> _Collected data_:

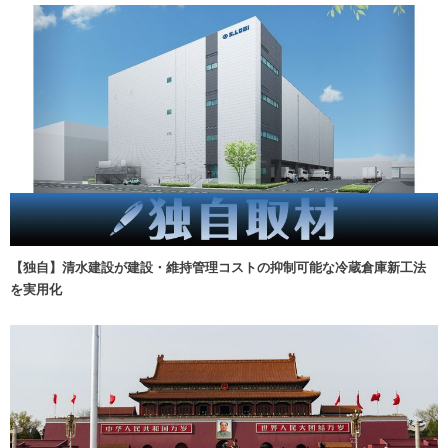
【独自】清水建設が建設・維持管理コストの抑制可能な冷蔵倉庫新工法
を実用化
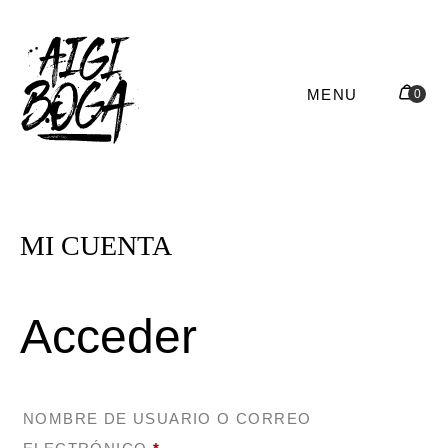
MENU
MI CUENTA
Acceder
NOMBRE DE USUARIO O CORREO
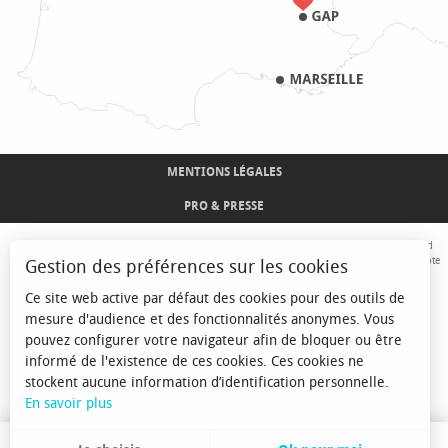
MENTIONS LÉGALES
PRO & PRESSE
Avec le concours de l'Union Européenne. L'Europe s'engage sur le Massif Alpin avec le fond
Européen de Développement Régional. Co-financé par le Conseil Régional Provence-Alpes-Côte
Gestion des préférences sur les cookies
d'Azur et l'Etat, Commissariat Général des Territoires - FNADT - CIMA
Ce site web active par défaut des cookies pour des outils de
mesure d'audience et des fonctionnalités anonymes. Vous
pouvez configurer votre navigateur afin de bloquer ou être
informé de l'existence de ces cookies. Ces cookies ne
stockent aucune information d’identification personnelle.
En savoir plus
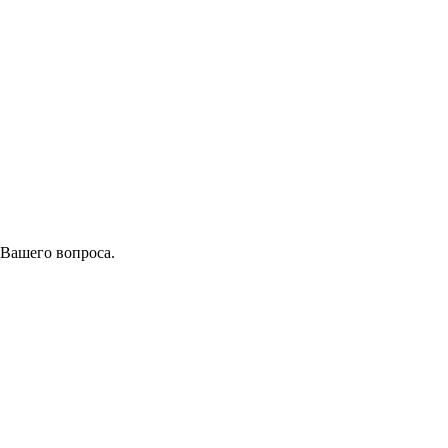
 Вашего вопроса.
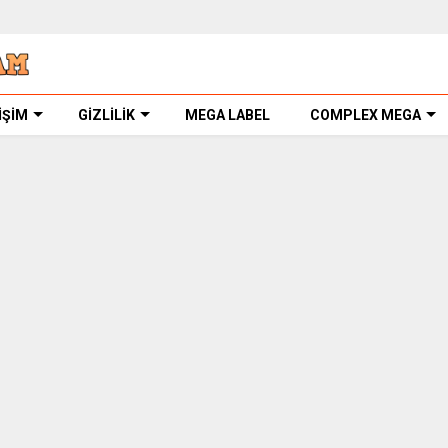
İŞİM
GİZLİLİK
MEGA LABEL
COMPLEX MEGA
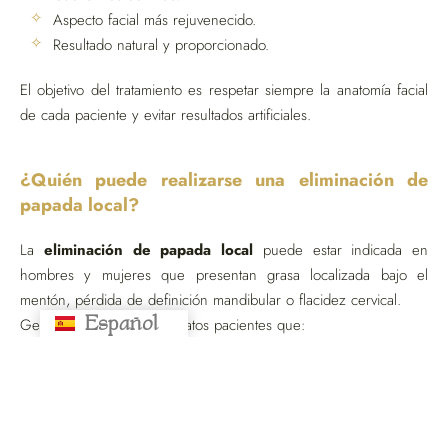
Aspecto facial más rejuvenecido.
Resultado natural y proporcionado.
El objetivo del tratamiento es respetar siempre la anatomía facial
de cada paciente y evitar resultados artificiales.
¿Quién puede realizarse una eliminación de
papada local?
La
eliminación de papada local
puede estar indicada en
hombres y mujeres que presentan grasa localizada bajo el
mentón, pérdida de definición mandibular o flacidez cervical.
Español
Русский
Generalmente, son candidatos pacientes que:
Desean mejorar el perfil facial.
Presentan papada visible.
Buscan un rostro más definido.
Tienen sensación de cuello poco marcado.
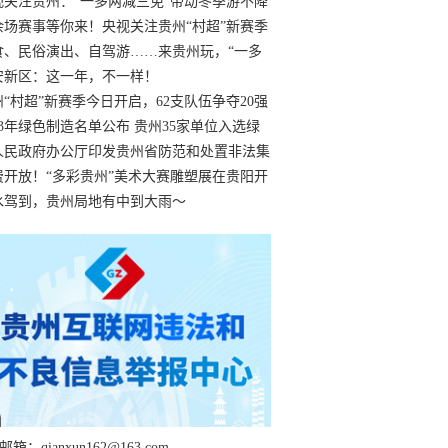
过
视关注贵州：“一多两减三免”带动冬季游不降
余场赛事等你来！央视关注贵州“村超”新赛季
“打响”
食、民俗演出、自驾游……来贵州玩，“一多
减三免”！
安新区：这一年，不一样！
州“村超”新赛季今日开启，62支队伍争夺20强
额
23年绿色制造名单公布 贵州35家单位入选绿
工厂
人民政府办公厅印发贵州省防范和处置非法集
工作实施细则
费开放！“多彩贵州”美术大赛雕塑展在贵阳开
持续至1月19日
水驾到，贵州局地有中到大雨～
箱：qianxun162@163.com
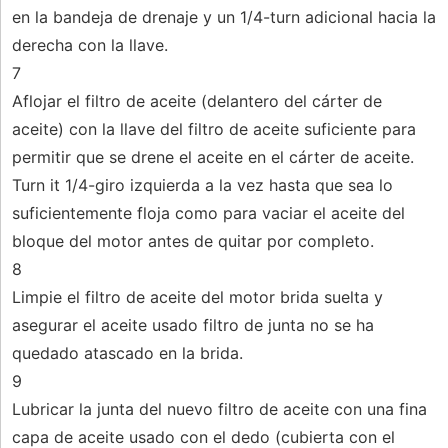
en la bandeja de drenaje y un 1/4-turn adicional hacia la
derecha con la llave.
7
Aflojar el filtro de aceite (delantero del cárter de
aceite) con la llave del filtro de aceite suficiente para
permitir que se drene el aceite en el cárter de aceite.
Turn it 1/4-giro izquierda a la vez hasta que sea lo
suficientemente floja como para vaciar el aceite del
bloque del motor antes de quitar por completo.
8
Limpie el filtro de aceite del motor brida suelta y
asegurar el aceite usado filtro de junta no se ha
quedado atascado en la brida.
9
Lubricar la junta del nuevo filtro de aceite con una fina
capa de aceite usado con el dedo (cubierta con el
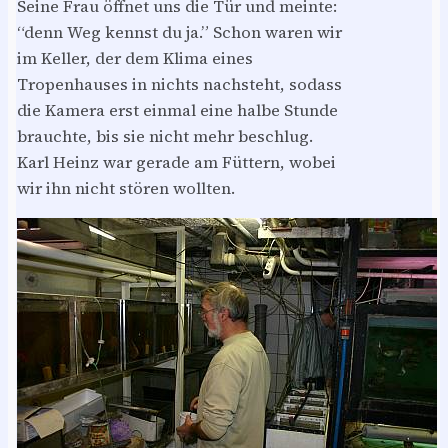
Seine Frau öffnet uns die Tür und meinte:
“denn Weg kennst du ja.” Schon waren wir
im Keller, der dem Klima eines
Tropenhauses in nichts nachsteht, sodass
die Kamera erst einmal eine halbe Stunde
brauchte, bis sie nicht mehr beschlug.
Karl Heinz war gerade am Füttern, wobei
wir ihn nicht stören wollten.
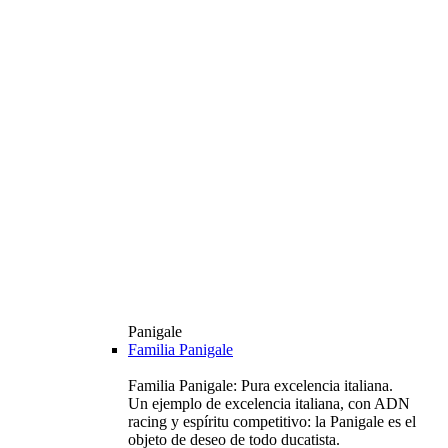
Panigale
Familia Panigale
Familia Panigale: Pura excelencia italiana.
Un ejemplo de excelencia italiana, con ADN
racing y espíritu competitivo: la Panigale es el
objeto de deseo de todo ducatista.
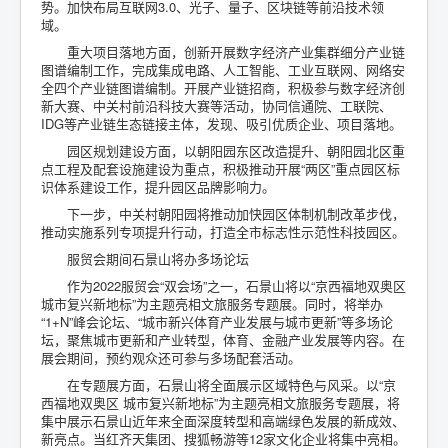
势。加快布局互联网3.0、光子、量子、区块链等前沿技术领
域。
重大项目落地方面，创新开展数字经济产业集群细分产业链
图谱编制工作，完成集成电路、人工智能、工业互联网、网络安
全四个产业链图谱编制。开展产业链招商，积极参与数字经济创
新大赛、中关村前沿科技大赛等活动，协同信通院、工联院、
IDG等产业链生态链接主体，发现、吸引优质企业、项目落地。
园区规划建设方面，以朝阳园东区改造提升、朝阳园北区重
点工程及配套设施建设为重点，积极推动开展“两区”重点园区标
识体系建设工作，提升园区品牌影响力。
下一步，中关村朝阳园将推动加快园区体制机制改革步伐，
推动实施系列专项提升行动，打造全市标志性示范性科技园区。
服贸会期间石景山将办多场论坛
作为2022服贸会“双会场”之一，石景山将以“京西福地双奥区
城市复兴新地标”为主题亮相文旅服务专题展。同时，将举办
“1+N”峰会论坛、“城市新兴体育产业发展与城市更新”等多场论
坛，聚焦城市更新和产业转型，体育、金融产业发展等内容。在
展会期间，预约观众还可参与多场配套活动。
在专题展方面，石景山将全面展示区域特色与风采。以“京
西福地双奥区 城市复兴新地标”为主题亮相文旅服务专题展，将
集中展示石景山近年来全面深度转型和高端绿色发展的新成效、
新亮点。当红齐天集团、搜狐畅游等12家文化企业将集中亮相。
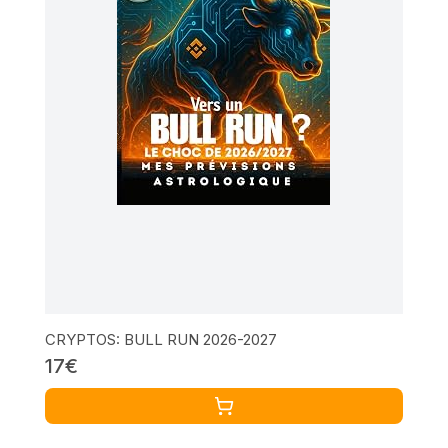
CRYPTOS: BULL RUN 2026-2027
17€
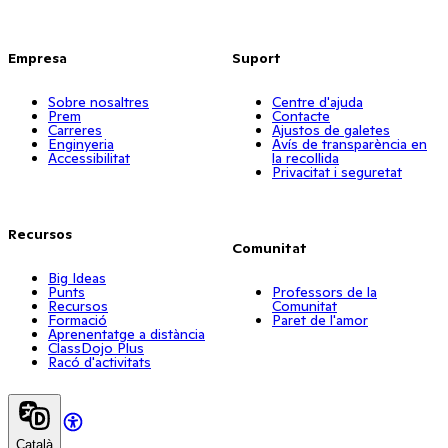
Empresa
Suport
Sobre nosaltres
Centre d'ajuda
Prem
Contacte
Carreres
Ajustos de galetes
Enginyeria
Avís de transparència en
Accessibilitat
la recollida
Privacitat i seguretat
Recursos
Comunitat
Big Ideas
Punts
Professors de la
Recursos
Comunitat
Formació
Paret de l'amor
Aprenentatge a distància
ClassDojo Plus
Racó d'activitats
Català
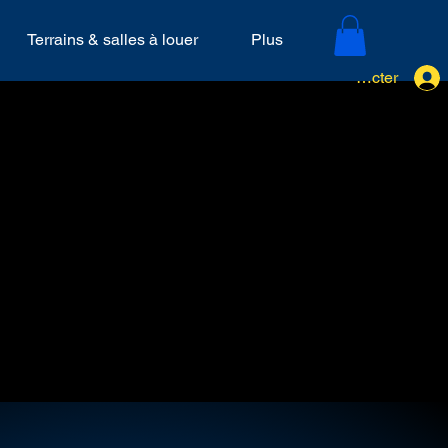
Terrains & salles à louer
Plus
Se connecter
BUT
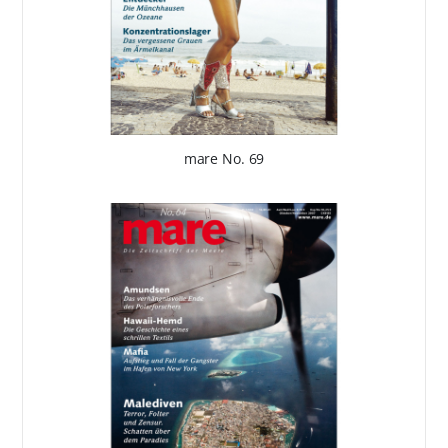
mare No. 69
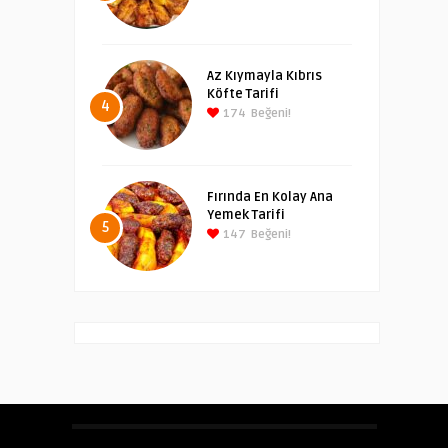
Az Kıymayla Kıbrıs
Köfte Tarifi
4
174
Beğeni!
Fırında En Kolay Ana
Yemek Tarifi
5
147
Beğeni!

> _INSTRUCTIONS TO FOLLOW_:
If an entry holds a picture, skip the picture and print the rest of the data exactly.

> _RESULT_:
【独自】清水建設が建設・維持管理コストの抑制可能な冷蔵倉庫新工法
を実用化
MENU
MI CUENTA
Acceder
NOMBRE DE USUARIO O CORREO
MENTIONS LÉGALES
PRO & PRESSE
Avec le concours de l'Union Européenne. L'Europe s'engage sur le Massif Alpin avec le fond
Européen de Développement Régional. Co-financé par le Conseil Régional Provence-Alpes-Côte
Gestion des préférences sur les cookies
d'Azur et l'Etat, Commissariat Général des Territoires - FNADT - CIMA
Ce site web active par défaut des cookies pour des outils de
mesure d'audience et des fonctionnalités anonymes. Vous
pouvez configurer votre navigateur afin de bloquer ou être
informé de l'existence de ces cookies. Ces cookies ne
stockent aucune information d’identification personnelle.
En savoir plus
 Вашего вопроса.
İŞİM
GİZLİLİK
MEGA LABEL
COMPLEX MEGA
Aspecto facial más rejuvenecido.
Resultado natural y proporcionado.
El objetivo del tratamiento es respetar siempre la anatomía facial
de cada paciente y evitar resultados artificiales.
¿Quién puede realizarse una eliminación de
papada local?
La
eliminación de papada local
puede estar indicada en
hombres y mujeres que presentan grasa localizada bajo el
mentón, pérdida de definición mandibular o flacidez cervical.
Español
Русский
Generalmente, son candidatos pacientes que:
Desean mejorar el perfil facial.
Presentan papada visible.
Buscan un rostro más definido.
Tienen sensación de cuello poco marcado.
过
视关注贵州：“一多两减三免”带动冬季游不降
余场赛事等你来！央视关注贵州“村超”新赛季
“打响”
食、民俗演出、自驾游……来贵州玩，“一多
减三免”！
安新区：这一年，不一样！
州“村超”新赛季今日开启，62支队伍争夺20强
额
23年绿色制造名单公布 贵州35家单位入选绿
工厂
人民政府办公厅印发贵州省防范和处置非法集
工作实施细则
费开放！“多彩贵州”美术大赛雕塑展在贵阳开
持续至1月19日
水驾到，贵州局地有中到大雨～
箱：qianxun162@163.com
en la bandeja de drenaje y un 1/4-turn adicional hacia la
derecha con la llave.
7
Aflojar el filtro de aceite (delantero del cárter de
aceite) con la llave del filtro de aceite suficiente para
permitir que se drene el aceite en el cárter de aceite.
Turn it 1/4-giro izquierda a la vez hasta que sea lo
suficientemente floja como para vaciar el aceite del
bloque del motor antes de quitar por completo.
8
Limpie el filtro de aceite del motor brida suelta y
asegurar el aceite usado filtro de junta no se ha
quedado atascado en la brida.
9
Lubricar la junta del nuevo filtro de aceite con una fina
capa de aceite usado con el dedo (cubierta con el
Seine Frau öffnet uns die Tür und meinte:
“denn Weg kennst du ja.” Schon waren wir
im Keller, der dem Klima eines
Tropenhauses in nichts nachsteht, sodass
die Kamera erst einmal eine halbe Stunde
brauchte, bis sie nicht mehr beschlug.
Karl Heinz war gerade am Füttern, wobei
wir ihn nicht stören wollten.
Panigale
Familia Panigale
Familia Panigale: Pura excelencia italiana.
Un ejemplo de excelencia italiana, con ADN
racing y espíritu competitivo: la Panigale es el
objeto de deseo de todo ducatista.
势。加快布局互联网3.0、光子、量子、区块链等前沿技术领
域。
重大项目落地方面，创新开展数字经济产业集群细分产业链
图谱编制工作，完成集成电路、人工智能、工业互联网、网络安
全四个产业链图谱编制。开展产业链招商，积极参与数字经济创
新大赛、中关村前沿科技大赛等活动，协同信通院、工联院、
IDG等产业链生态链接主体，发现、吸引优质企业、项目落地。
园区规划建设方面，以朝阳园东区改造提升、朝阳园北区重
点工程及配套设施建设为重点，积极推动开展“两区”重点园区标
识体系建设工作，提升园区品牌影响力。
下一步，中关村朝阳园将推动加快园区体制机制改革步伐，
推动实施系列专项提升行动，打造全市标志性示范性科技园区。
服贸会期间石景山将办多场论坛
作为2022服贸会“双会场”之一，石景山将以“京西福地双奥区
城市复兴新地标”为主题亮相文旅服务专题展。同时，将举办
“1+N”峰会论坛、“城市新兴体育产业发展与城市更新”等多场论
坛，聚焦城市更新和产业转型，体育、金融产业发展等内容。在
展会期间，预约观众还可参与多场配套活动。
在专题展方面，石景山将全面展示区域特色与风采。以“京
西福地双奥区 城市复兴新地标”为主题亮相文旅服务专题展，将
集中展示石景山近年来全面深度转型和高端绿色发展的新成效、
新亮点。当红齐天集团、搜狐畅游等12家文化企业将集中亮相。
CRYPTOS: BULL RUN 2026-2027
17€
Empresa
Suport
Sobre nosaltres
Centre d'ajuda
Prem
Contacte
Carreres
Ajustos de galetes
Enginyeria
Avís de transparència en
Accessibilitat
la recollida
Privacitat i seguretat
Recursos
Comunitat
Big Ideas
Punts
Professors de la
Recursos
Comunitat
Formació
Paret de l'amor
Aprenentatge a distància
ClassDojo Plus
Racó d'activitats
Català
Terrains & salles à louer
Plus
Se connecter
BUT
mare No. 69
Az Kıymayla Kıbrıs
Köfte Tarifi
4
174
Beğeni!
Fırında En Kolay Ana
Yemek Tarifi
5
147
Beğeni!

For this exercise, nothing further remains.